Before you think it; no I am not pregnant!
Over the past few months as the girls reached one, Josh and I have started talking and thinking about whether there’s going to be a baby number 3… we are not planning another baby in the near future but as the girls become less like babies by the day we’ve started to wonder if this is our family complete or if we have room for 1 more.
For both of us, we are very much divided on our thoughts on this matter. On the one hand, we already have TWO children. And two is a lot. Any more and we’ll be outnumbered! We definitely would want more than one child as we both love having siblings but since we already have that there isn’t as much of a “need” to have another baby. Of course, with having three children comes a new car, new home, extra room when booking holidays etc. So practically speaking there is a lot to think about… as we love travelling it’s definitely something that makes us question whether we want another.
There’s also the gender issue… we have often had people ask us if we are going to “try again for a boy” as if we shouldn’t be happy or content with having only girls. For some reason, it’s as if your family is not complete if you don’t have one of each and as I grew up in an all girl family I know that’s not true! It worries me that if our third baby was a girl we may feel disappointed or people would feel sorry for us and I really don’t want that. Having two girls is enough. Our girls are enough and we do not feel like we are lacking in any way because they aren’t boys.

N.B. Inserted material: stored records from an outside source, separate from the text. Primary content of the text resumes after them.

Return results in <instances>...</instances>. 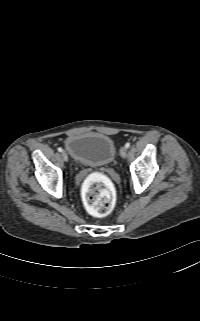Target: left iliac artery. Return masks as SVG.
Listing matches in <instances>:
<instances>
[{
    "label": "left iliac artery",
    "mask_w": 200,
    "mask_h": 321,
    "mask_svg": "<svg viewBox=\"0 0 200 321\" xmlns=\"http://www.w3.org/2000/svg\"><path fill=\"white\" fill-rule=\"evenodd\" d=\"M125 147H126V148H129V147H130V143H126V144H125Z\"/></svg>",
    "instance_id": "left-iliac-artery-1"
}]
</instances>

As we are still young we have the benefit that once our girls are grown up we will still be pretty young. When the girls turn 18 I’ll only be 40! If we leave it too young we will sacrifice these benefits and that’s something that we definitely think about. Plus I haven’t started my career yet and I’ve got the benefit of once the girls are in nursery or school, I can get on with my work and finding my path. I love being home with my girls whilst they are still little and if I had another baby I’d probably want to do the same for them.
On the other hand… having another baby would be amazing. Having twins meant that everything has been such a blur! Time has gone so quickly and I barely remember a lot of it… now the girls aren’t “babies” anymore I feel like that stage of our life is over before it began and I kind of don’t want it to be! It’d be weird to think I’m not going to have another baby!
I also would like to have another baby when I’m already a mum… being a new mum is crazy and you’re learning everything on the job. Second time around I feel like I’d be so much more confident in my abilities and know what I was doing a bit better! I feel like I would also cherish every moment and enjoy it a lot more. I was so desperate to get to the next stage with the girls because it felt so hard all the time because there was two so I’d definitely cherish it more next time!
I’d also like to have less of a surprise pregnancy and feel really happy and excited about it because last time I was so upset and shocked. It’d also be amazing to have a better birth this time, whether it was VBAC or elective c section it’d be nice to have some closure from the trauma of the girls’ birth.
Of course I’d love to see the girls as big sisters but that is quite hard to imagine right now given that they smash their dolly’s head on the floor regularly!!
Finally, the twin thing! If you have twins once you’re more likely to have them again! And whilst I loved having twins, the thought of doing it all again is exhausting! Although, having 1 baby would probably be a walk in the park compared to two!!
So that’s it… that’s where I’m at! I don’t know if we’ll have another baby but if we do it won’t be for a good while yet!